October is Cybersecurity Awareness month—as it has been each year since the White House and Congress first designated it in 2004. In other words, we’ve been officially reminding ourselves to be aware of hacker attacks for each of the past 18 years.
From where I sit, as a long-time information technology executive and as a current CIO, I know we must do more than simply be aware of the threat. We need to recognize that it’s a war with no end. The bad guys are simply too numerous, relentless and endlessly inventive. We are engaged in a protracted battle during which we need to expect temporary setbacks and losses.
Modern data security must start before data is compromised, so instead of reacting to the inevitable security breaches, we must proactively prepare for them. It’s the only way to quickly recover and get back to business.
Here are 3 key points about cybersecurity that I’ve learned in my more than 25 years of work in data-intensive industries:
1. Prepare for the IT collision. Have a plan for it.
When there’s a security breach, the first response within organizations can often be confrontational.
Too often a cybersecurity team will rush to IT asking: “Do we have a data back-up?”
IT replies: “Of course we do, but how did these guys get in?”
Don’t underestimate the impact a security breach will have on your team and its morale and sense of pride. It is critical to ensure that potential finger pointing never happens. Instead, focus on creating common understanding that cyberattacks are inevitable, and that we all need to collaborate on an orchestrated team response from the get-go.

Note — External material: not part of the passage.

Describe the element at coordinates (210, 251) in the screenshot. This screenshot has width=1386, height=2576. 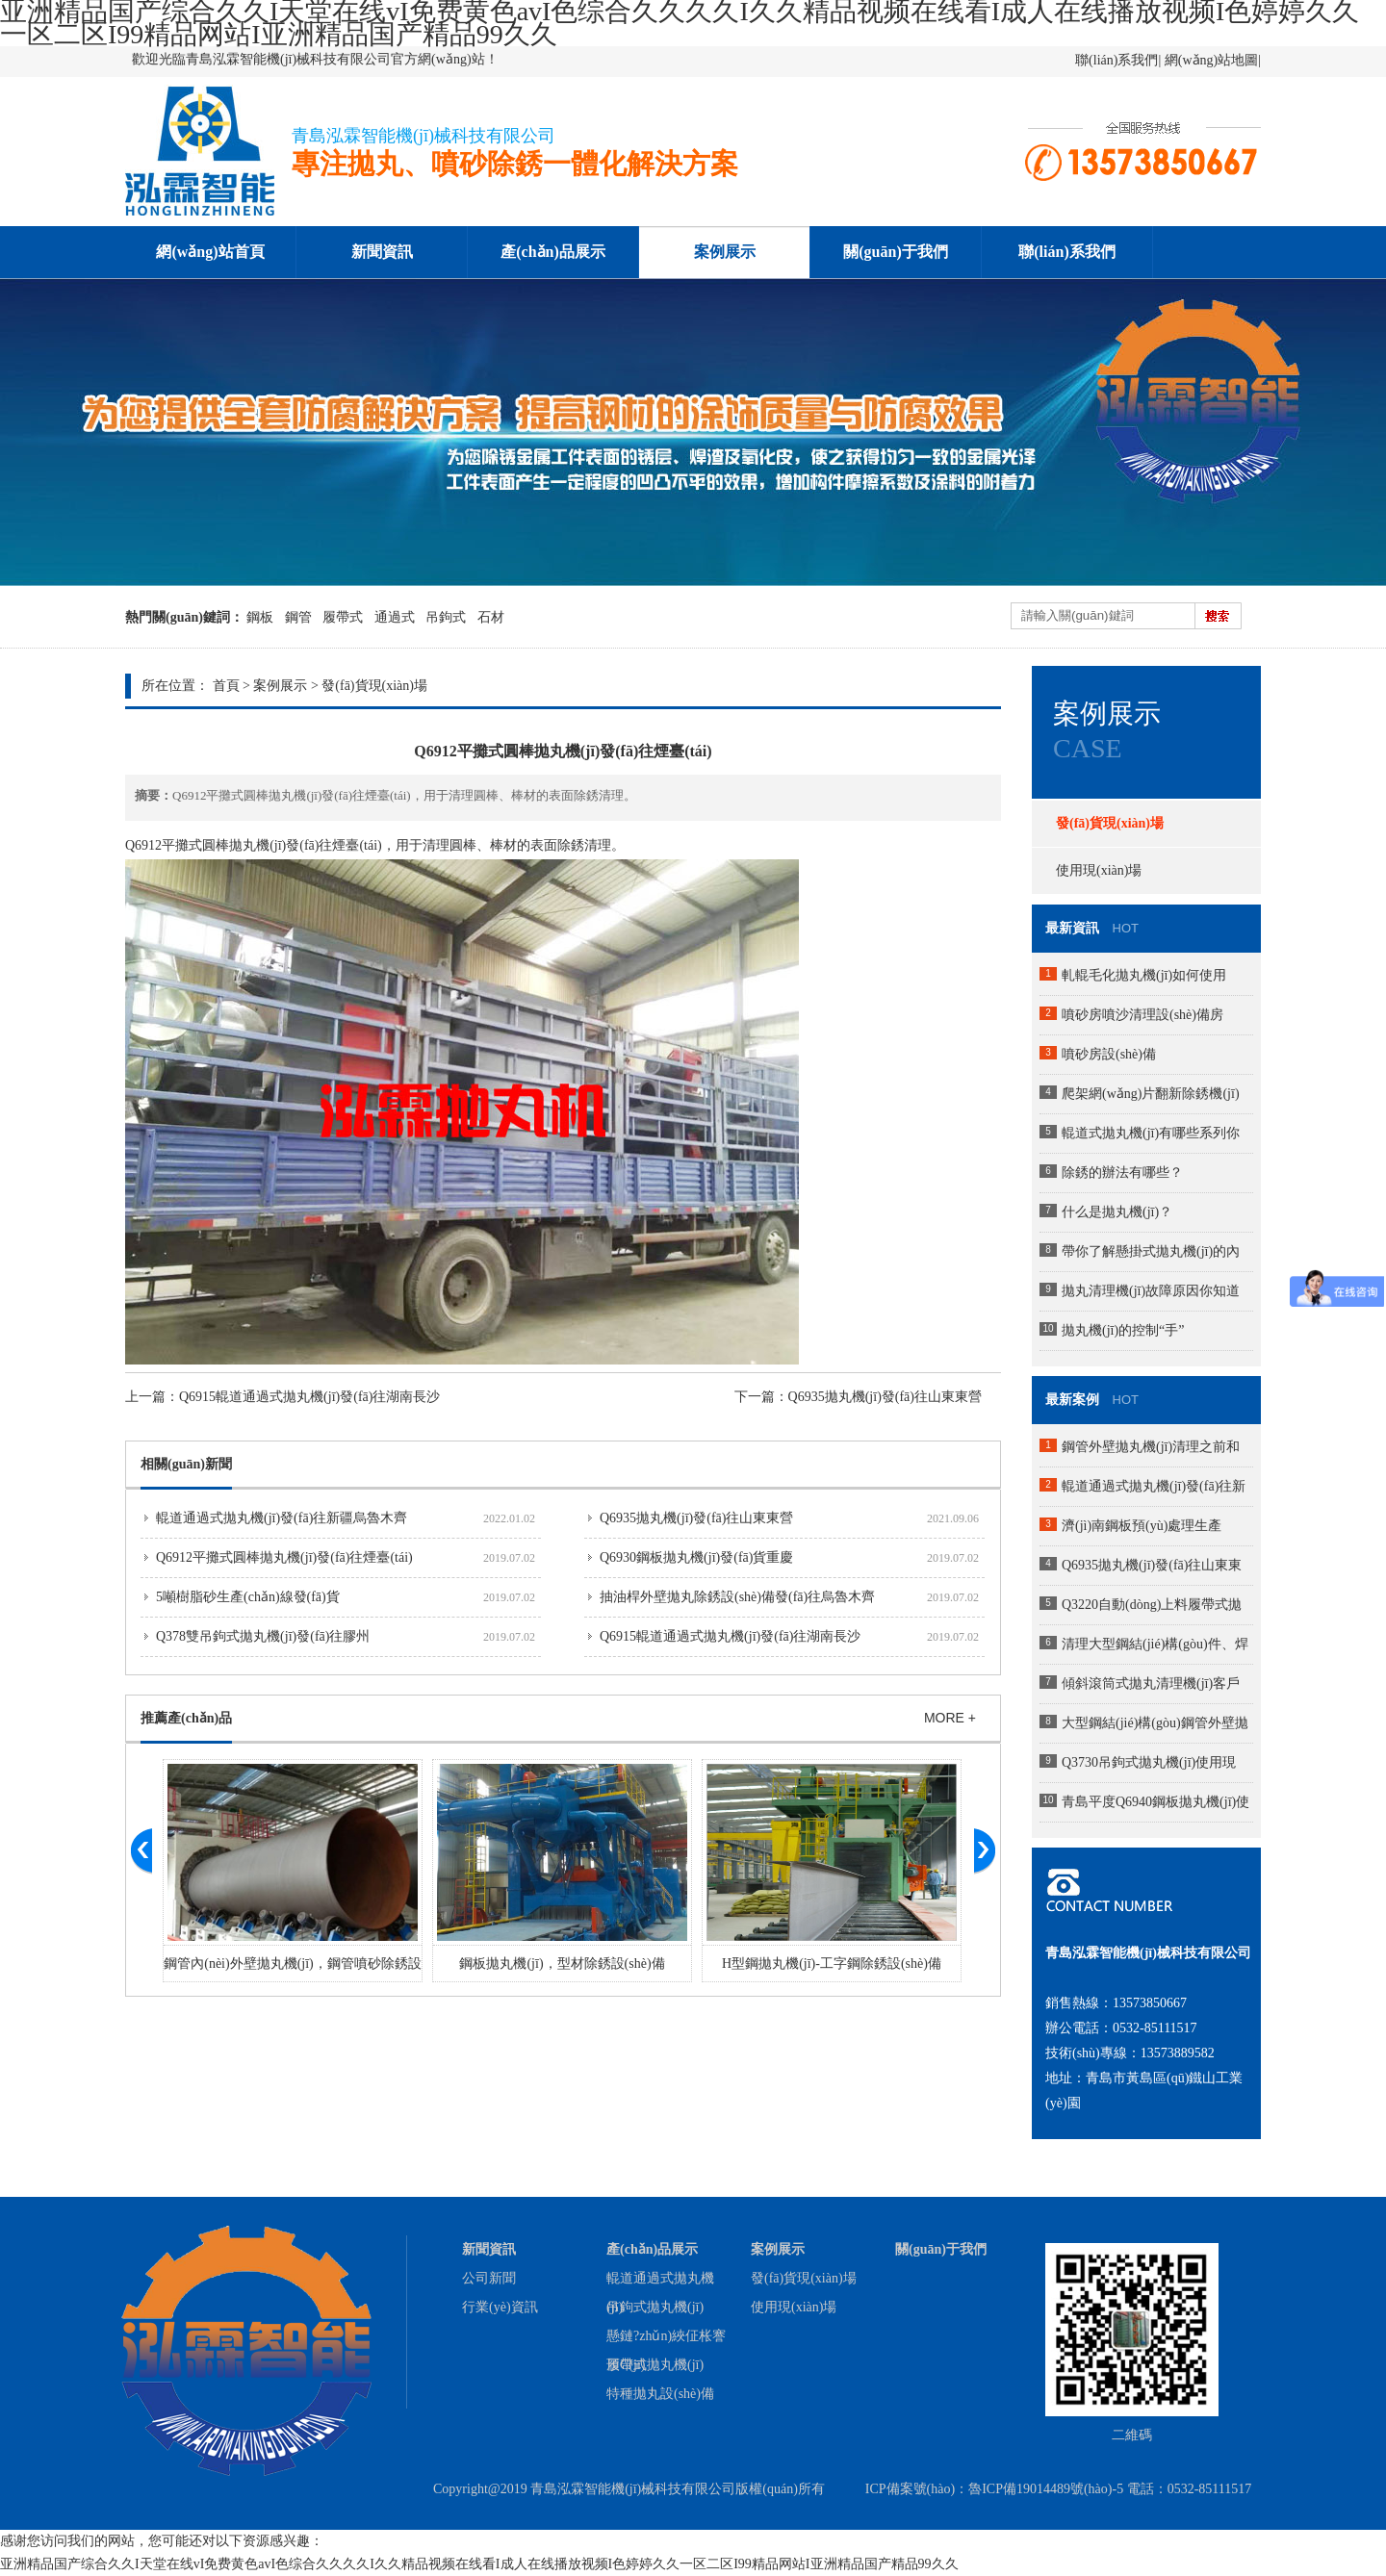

Leave egos outside the room and focus on the problem at hand.
Be sure to have an incident response plan, with clear definition of roles and responsibilities. That includes having a well-practiced recovery plan in place — with a communications plan for keeping your customers, partners, regulators and the public informed about the situation, a core component.
2. A good backup is half the battle. Practice your restore too.
The only thing better than a good backup is a great restore. If you can restore your data crown jewels, you have your best chance to resume normal business. But that depends on having a tested, clean back-up.
3. Organizations take various approaches to backing up their data as part of recovery preparedness. Too often, though, there’s a false sense of security. Take a layered approach to your defenses.
One of the most promising security innovations I’ve seen in recent years is deception technology—an approach that populates your network with potentially hundreds of decoys that appear to the attackers to be real network nodes. We have fully integrated these technologies into our software platform, in the form of Metallic ThreatWise, which can spot and intercept threats before they do damage.
The more hurdles you create and distractions to intruders you provide and chances for them to leave footprints, the more time you buy for yourself and your security team to detect and respond to these intruders.
As I’ve said, cyberattacks are inevitable. The only true defense is to recognize that fact and take a proactive approach to security — building it not only into your data network, but into your organization’s philosophy and culture.